**Work instructions:**
Set down, word for word, every line of the material below from the one containing "سجل الآن في" through the one containing "標題：請問何處購買QR code掃描", but none of its pictures.

**Provided data:**
=== Begin Enclosure ===
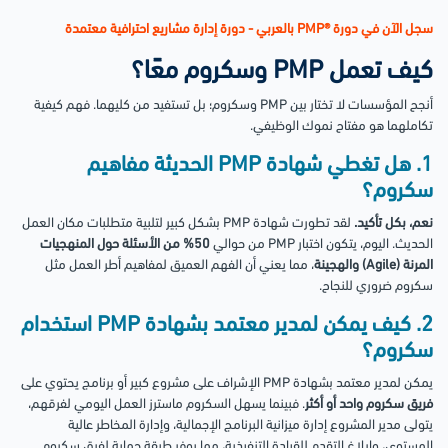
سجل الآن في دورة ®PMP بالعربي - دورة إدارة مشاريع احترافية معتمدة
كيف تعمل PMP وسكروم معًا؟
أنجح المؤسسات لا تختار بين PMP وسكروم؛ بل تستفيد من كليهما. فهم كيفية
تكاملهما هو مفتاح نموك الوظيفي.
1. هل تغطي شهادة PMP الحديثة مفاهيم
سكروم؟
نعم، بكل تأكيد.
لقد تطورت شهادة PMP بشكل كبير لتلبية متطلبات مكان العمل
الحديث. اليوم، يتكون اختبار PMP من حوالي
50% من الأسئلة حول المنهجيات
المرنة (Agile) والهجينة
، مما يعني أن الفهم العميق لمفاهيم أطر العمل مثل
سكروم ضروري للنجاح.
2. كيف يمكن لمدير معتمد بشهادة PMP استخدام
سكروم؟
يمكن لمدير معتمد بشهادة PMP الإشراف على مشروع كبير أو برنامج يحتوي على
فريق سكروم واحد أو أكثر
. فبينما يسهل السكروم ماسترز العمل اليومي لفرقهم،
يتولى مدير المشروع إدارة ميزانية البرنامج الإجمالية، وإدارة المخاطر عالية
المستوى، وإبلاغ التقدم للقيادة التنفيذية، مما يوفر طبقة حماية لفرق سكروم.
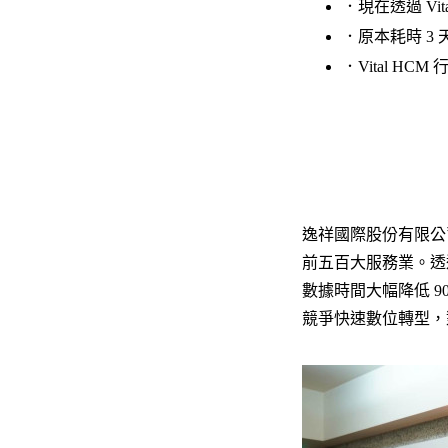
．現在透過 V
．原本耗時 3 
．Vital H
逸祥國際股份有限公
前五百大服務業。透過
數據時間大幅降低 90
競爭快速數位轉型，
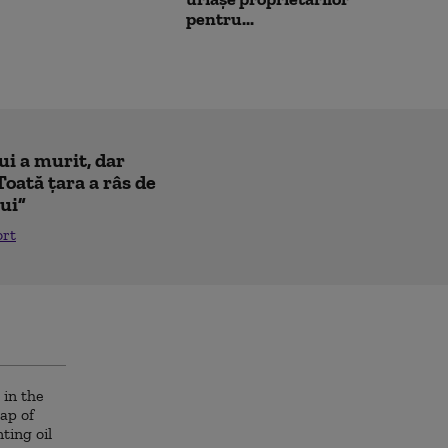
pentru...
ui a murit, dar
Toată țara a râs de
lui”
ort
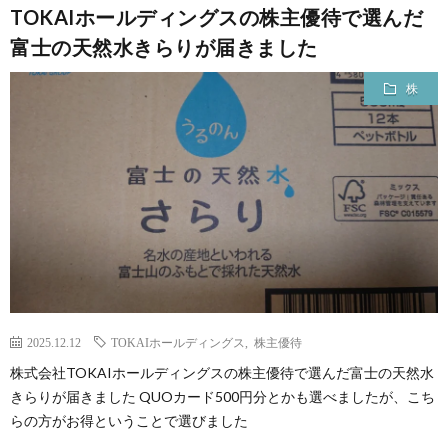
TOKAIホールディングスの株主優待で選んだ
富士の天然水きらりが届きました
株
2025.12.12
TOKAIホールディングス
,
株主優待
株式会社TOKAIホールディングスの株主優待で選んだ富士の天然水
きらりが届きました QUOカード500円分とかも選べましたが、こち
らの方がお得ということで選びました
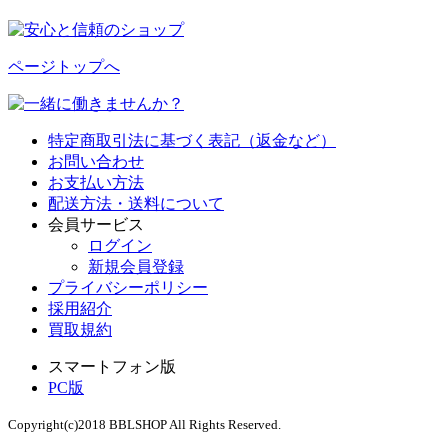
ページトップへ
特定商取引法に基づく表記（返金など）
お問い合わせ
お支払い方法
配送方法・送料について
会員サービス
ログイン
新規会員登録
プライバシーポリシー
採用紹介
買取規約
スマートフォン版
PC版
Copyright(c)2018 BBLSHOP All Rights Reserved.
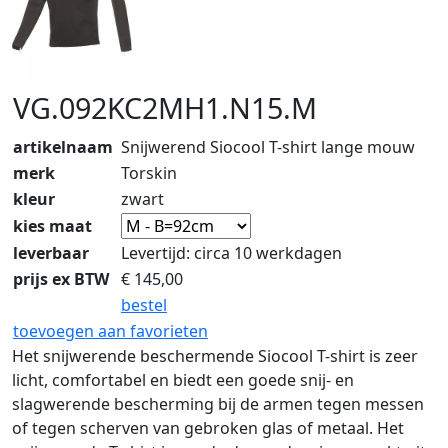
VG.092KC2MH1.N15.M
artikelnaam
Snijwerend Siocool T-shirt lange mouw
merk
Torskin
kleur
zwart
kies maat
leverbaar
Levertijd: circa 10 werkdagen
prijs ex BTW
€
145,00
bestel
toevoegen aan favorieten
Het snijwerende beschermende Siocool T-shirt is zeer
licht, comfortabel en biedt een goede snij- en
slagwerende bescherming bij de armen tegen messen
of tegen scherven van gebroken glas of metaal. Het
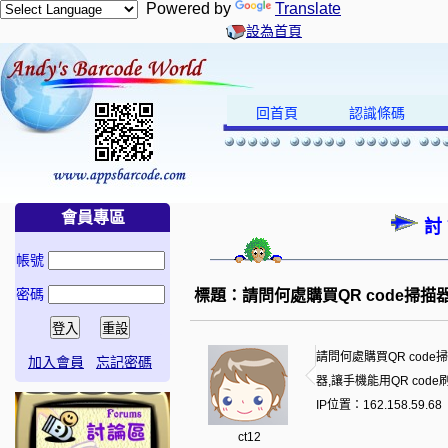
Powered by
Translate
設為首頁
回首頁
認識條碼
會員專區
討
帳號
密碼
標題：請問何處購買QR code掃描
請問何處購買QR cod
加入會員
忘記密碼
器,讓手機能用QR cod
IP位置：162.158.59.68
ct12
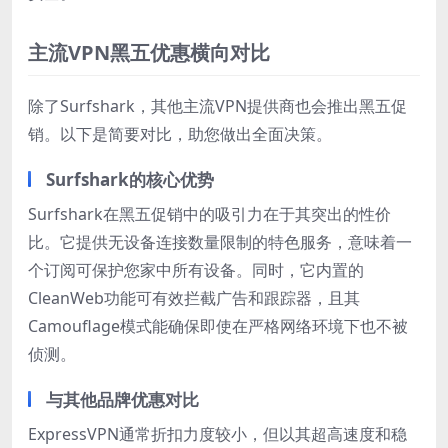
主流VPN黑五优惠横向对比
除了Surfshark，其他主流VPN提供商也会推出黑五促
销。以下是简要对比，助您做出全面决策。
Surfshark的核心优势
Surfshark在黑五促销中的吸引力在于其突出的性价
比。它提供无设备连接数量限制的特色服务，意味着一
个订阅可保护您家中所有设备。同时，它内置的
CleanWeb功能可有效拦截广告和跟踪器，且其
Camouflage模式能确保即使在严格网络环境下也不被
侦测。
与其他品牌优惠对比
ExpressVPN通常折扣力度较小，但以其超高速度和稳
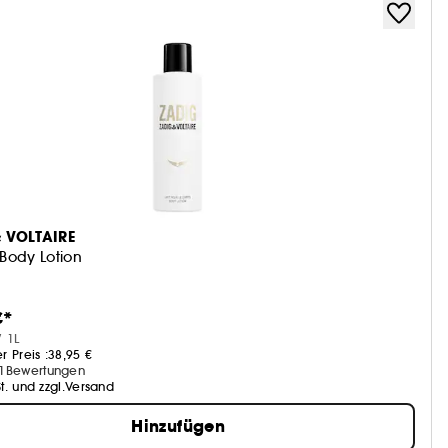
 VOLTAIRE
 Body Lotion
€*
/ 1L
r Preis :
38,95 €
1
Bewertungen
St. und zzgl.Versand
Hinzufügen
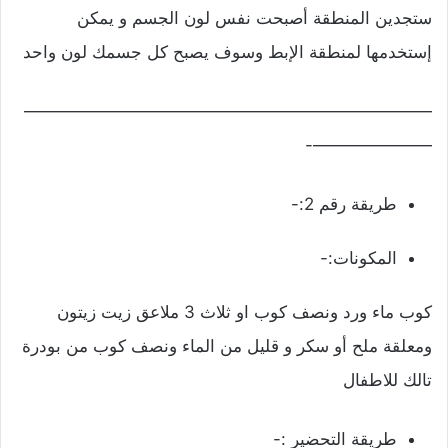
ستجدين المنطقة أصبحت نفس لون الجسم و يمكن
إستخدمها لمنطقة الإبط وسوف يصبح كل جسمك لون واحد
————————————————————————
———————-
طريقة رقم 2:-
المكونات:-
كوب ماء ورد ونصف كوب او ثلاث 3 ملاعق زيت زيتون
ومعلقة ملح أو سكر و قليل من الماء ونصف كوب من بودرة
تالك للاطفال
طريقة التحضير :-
=== End Enclosure ===
=== Begin Enclosure ===
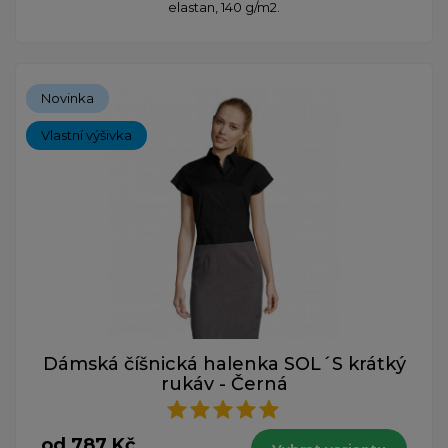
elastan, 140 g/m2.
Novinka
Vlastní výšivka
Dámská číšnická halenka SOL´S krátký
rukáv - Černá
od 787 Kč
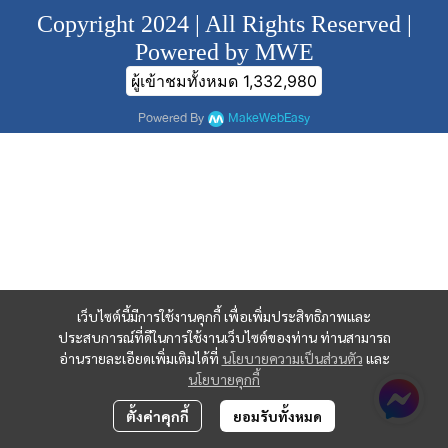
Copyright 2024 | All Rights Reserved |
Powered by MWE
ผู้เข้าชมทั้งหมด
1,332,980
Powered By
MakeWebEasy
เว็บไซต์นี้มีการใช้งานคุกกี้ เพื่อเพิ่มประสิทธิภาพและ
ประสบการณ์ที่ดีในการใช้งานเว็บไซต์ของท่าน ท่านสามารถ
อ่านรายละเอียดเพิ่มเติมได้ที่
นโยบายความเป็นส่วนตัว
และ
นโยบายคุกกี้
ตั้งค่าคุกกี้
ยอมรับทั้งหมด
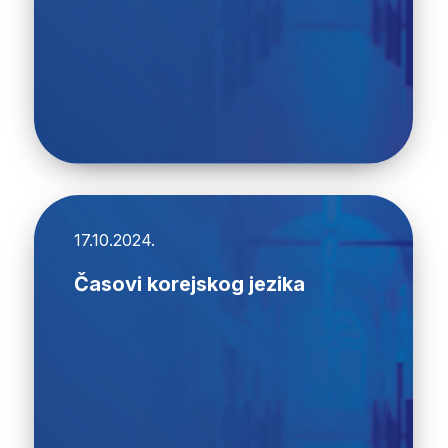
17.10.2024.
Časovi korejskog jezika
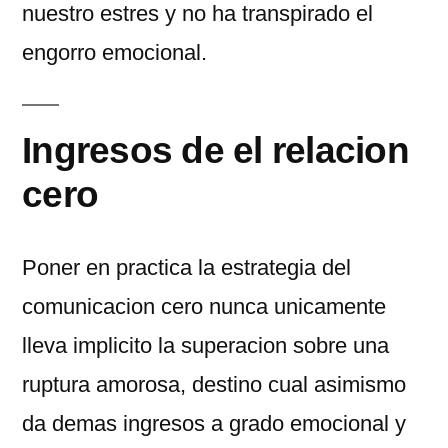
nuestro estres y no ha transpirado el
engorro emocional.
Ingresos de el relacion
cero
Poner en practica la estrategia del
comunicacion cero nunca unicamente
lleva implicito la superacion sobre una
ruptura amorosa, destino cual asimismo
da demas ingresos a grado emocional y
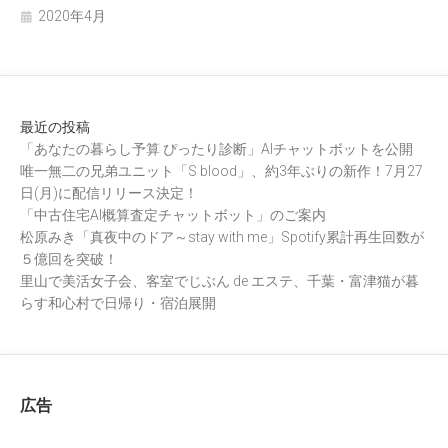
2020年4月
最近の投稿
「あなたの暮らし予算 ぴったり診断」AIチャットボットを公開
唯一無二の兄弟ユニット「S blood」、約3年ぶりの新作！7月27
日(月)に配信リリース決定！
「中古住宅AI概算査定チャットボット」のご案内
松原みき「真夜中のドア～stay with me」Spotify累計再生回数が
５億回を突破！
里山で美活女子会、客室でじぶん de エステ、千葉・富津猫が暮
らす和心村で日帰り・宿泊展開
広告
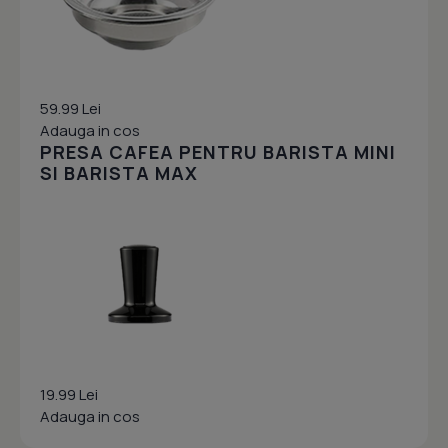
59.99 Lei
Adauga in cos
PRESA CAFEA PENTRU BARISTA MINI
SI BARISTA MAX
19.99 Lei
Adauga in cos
=== End Enclosure ===
**Expected answer:**
سجل الآن في دورة ®PMP بالعربي - دورة إدارة مشاريع احترافية معتمدة
كيف تعمل PMP وسكروم معًا؟
أنجح المؤسسات لا تختار بين PMP وسكروم؛ بل تستفيد من كليهما. فهم كيفية
تكاملهما هو مفتاح نموك الوظيفي.
1. هل تغطي شهادة PMP الحديثة مفاهيم
سكروم؟
نعم، بكل تأكيد.
لقد تطورت شهادة PMP بشكل كبير لتلبية متطلبات مكان العمل
الحديث. اليوم، يتكون اختبار PMP من حوالي
50% من الأسئلة حول المنهجيات
المرنة (Agile) والهجينة
، مما يعني أن الفهم العميق لمفاهيم أطر العمل مثل
سكروم ضروري للنجاح.
2. كيف يمكن لمدير معتمد بشهادة PMP استخدام
سكروم؟
يمكن لمدير معتمد بشهادة PMP الإشراف على مشروع كبير أو برنامج يحتوي على
فريق سكروم واحد أو أكثر
. فبينما يسهل السكروم ماسترز العمل اليومي لفرقهم،
يتولى مدير المشروع إدارة ميزانية البرنامج الإجمالية، وإدارة المخاطر عالية
المستوى، وإبلاغ التقدم للقيادة التنفيذية، مما يوفر طبقة حماية لفرق سكروم.
．現在透過 V
．原本耗時 3 
．Vital H
逸祥國際股份有限公
前五百大服務業。透過
數據時間大幅降低 90
競爭快速數位轉型，
pentru...
ui a murit, dar
Toată țara a râs de
lui”
ort
TOKAIホールディングスの株主優待で選んだ
富士の天然水きらりが届きました
株
2025.12.12
TOKAIホールディングス
,
株主優待
株式会社TOKAIホールディングスの株主優待で選んだ富士の天然水
きらりが届きました QUOカード500円分とかも選べましたが、こち
らの方がお得ということで選びました
ページトップへ
特定商取引法に基づく表記（返金など）
お問い合わせ
お支払い方法
配送方法・送料について
会員サービス
ログイン
新規会員登録
プライバシーポリシー
採用紹介
買取規約
スマートフォン版
PC版
Copyright(c)2018 BBLSHOP All Rights Reserved.
VG.092KC2MH1.N15.M
artikelnaam
Snijwerend Siocool T-shirt lange mouw
merk
Torskin
kleur
zwart
kies maat
leverbaar
Levertijd: circa 10 werkdagen
prijs ex BTW
€
145,00
bestel
toevoegen aan favorieten
Het snijwerende beschermende Siocool T-shirt is zeer
licht, comfortabel en biedt een goede snij- en
slagwerende bescherming bij de armen tegen messen
of tegen scherven van gebroken glas of metaal. Het
Powered by
Translate
設為首頁
回首頁
認識條碼
會員專區
討
帳號
密碼
標題：請問何處購買QR code掃描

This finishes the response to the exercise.